Let me tell you a little about my own experience of being knocked up. I ran the whole gamut of standard pregnancy symptoms: morning sickness (and I mean a lot of morning sickness, not just the one time so my audience knows I’m pregnant), next-level exhaustion, the very specific pain known as “lightning crotch,” and a chronic urge to pee. I also suffered some less typical symptoms, like fainting if I sat down for longer than thirty minutes and varicose veins in places where I was not aware one could develop varicose veins.

My apologies if I came across as uptight or humorless during this time.

Through it all, I played this little game of make-believe where I pretended I wasn’t suffering. I had this ingrained belief that I was expected to power through with no complaints. And for some reason, everyone around me, even people who had been pregnant before, went along with it and continued to expect me to fulfill all my regular duties. You know how it is: puke in front of James Franco, then right back to work.

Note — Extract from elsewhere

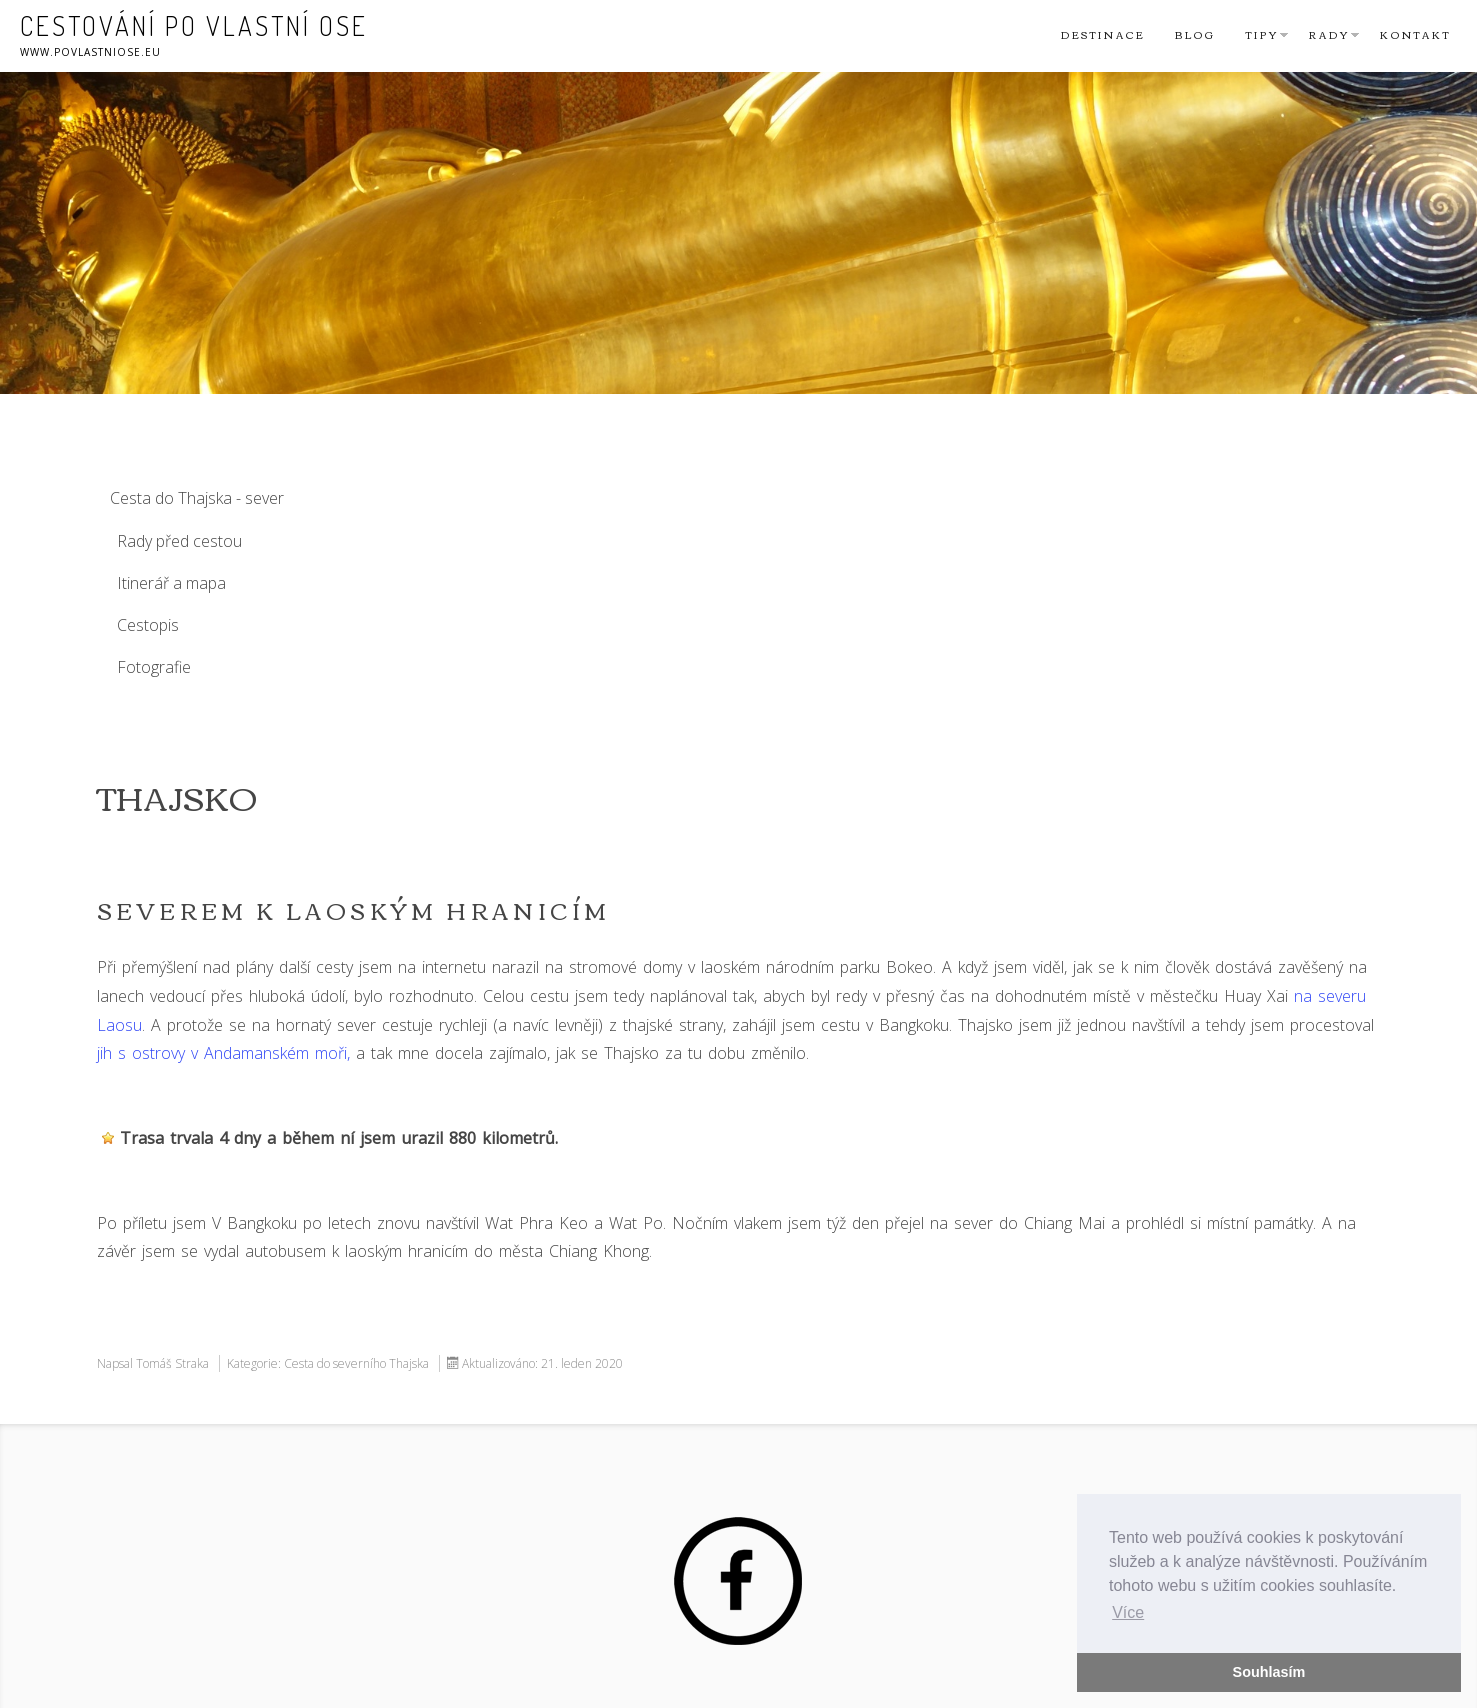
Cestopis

The only person who didn’t expect anything more from me was the guy who knocked me up, who happens to be my husband. He is not at all a manchild. He has a job and doesn’t own a single bong. Even though the chaos was a private internal hell inside my body that not even vitamin B12 and half a Unisom could touch, having a supportive partner who was willing to handle any external problem in my life helped me survive it. It gave me comfort in knowing that when our baby was here, this guy was going to put us first.

You, on the other hand, have Ben. Ben is lovable and goofy, like a big dumb dog. I love Ben! But my god is he a disappointment with his gross friends and his gross Dewey Decimal System for celebrity nipples. The same goes for your charming and adorable brother-in-law, Pete. I love Pete! It’s such a shame that his dumb ass thinks that going to see Spider-Man 3 is a God-given right.

I know too many Bens and Petes, guys who I actually like, who put themselves first every time and then wonder why their partner is so cranky. I see too many men approach parenting as a hands-off activity where anything they decide to contribute is extra. Their hobbies, whims, and last-minute plans are priorities, while their partner has to “find time” for anything special she wants to do for herself, like going to Target to buy a bra and leaving with one that only almost fits because she didn’t want to waste time trying it on. It’s like how your sister Debbie said that just because someone doesn’t yell, it doesn’t mean they aren’t mean—just because someone is lovable doesn’t mean they aren’t a total disappointment.

So, Alison, I don’t think you’re too much of a shrew. Honestly, you’re probably a little too nice. I hope you, and all women, know that expecting your partner to support you doesn’t make you uptight, and I hope we can universally stop villainizing women who refuse to put up with a lazy manchild who loves his bongs too much, no matter how fun and lovable that manchild may be.

Now, go demand a foot rub. Being knocked up is hard.